Guide: Creating Datasets

This information is relevant only to developers wishing to create their own datasets for distribution.

What is a Dataset?

Think of a Dataset similar to a package managed by yum or apt. Instead of binaries and configuration files, installing a Dataset gives you a Cassandra schema, sample data, and a Jupyter notebook with tutorials on how to use that data.

Create a new project from the skeleton

Make sure CDM is installed. You will not be able to provide additional Python modules other than what CDM already provides (yet).

Create a new dataset with the cdm new command. It will generate a project skeleton for you. For example:

cdm new example-name

Installers are created by having a file called install.py in the top level of your dataset. The installer must subclass cdm.installer.Installer. The cdm utility will discover the Installer automatically so the name is somewhat arbitrary, however it should reflect the dataset’s name as a convention.

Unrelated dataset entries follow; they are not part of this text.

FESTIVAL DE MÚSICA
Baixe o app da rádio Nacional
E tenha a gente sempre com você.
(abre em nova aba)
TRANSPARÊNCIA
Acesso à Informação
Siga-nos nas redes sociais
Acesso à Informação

Download resources and setup

Set up your post_init() hook. You should download and load any data into memory you’ll need for all the various imports:

class MovieLensInstaller(Installer):
    def post_init(self):
        context = self.context

If you need to download any data (like a zip file of CSVs, etc), you can use context.download(url) which will download and cache the file at the URL return a file pointer. Caching is provided automatically.

If you download a zip file, the easiest way to access the data is using the built in Python ZipFile module:

fp = context.download("http://files.grouplens.org/datasets/movielens/ml-100k.zip")
zf = ZipFile(file=fp)
fp = zf.open("ml-100k/u.item")

You can use the file pointers returned from ZipFile.open(name) as normal pointers. If you’re working with CSV data, it’s recommended to use the Pandas library (provided by CDM):

movies = read_csv(fp, sep="|", header=None, index_col=0, names=["id", "name", "genre"]).fillna(0)

If you’d like to include your data with your dataset (a good idea of the dataset is small), you

You can see how it’s pretty easy to use the Context to download and cache external files, then process and prepare using Pandas.

Set up Cassandra Schema

Next you’ll want to set up a schema for Cassandra. There’s a few options varying in complexity. Read up on the different options for configuring your Cassandra Schema.

Load Cassandra Data

Assuming you’ve loading some data into memory in the post_init(), you can now load data into your schema.

To load data, you’ll want to use the session provided by the Context:

class MyInstaller(Installer):
    def install_cassandra(self):
        context = self.context
        session = context.session
        prepared = session.prepare("INSERT INTO data (key, value) VALUES (?, ?)")
        for row in self.data:
            session.execute(prepared, row.key, row.value)

Provided Libraries

Cassandra Driver
The project would be useless without a driver, so it’s included. We will stay reasonably up to date with current packages. It is always made available via the Context as the session variable.
Pandas
Pandas is an excellent library for reading various raw formats such as CSV. It also provides facilities for data manipulation, which may be required to transform data.
Faker
Faker makes for each generation of fake data. This is especially useful when you’re dealing with an incomplete data model or one that has been anonymized.

Testing

Testing datasets is important. This project is leveraging features of py.test that make it easy to test datasets.

CDM will include a tool for testing a project. This runs all the projects unit tests as well as tests that verify project structure and conventions:

cdm test

All tests must pass cdm test for inclusion in the official Dataset repository.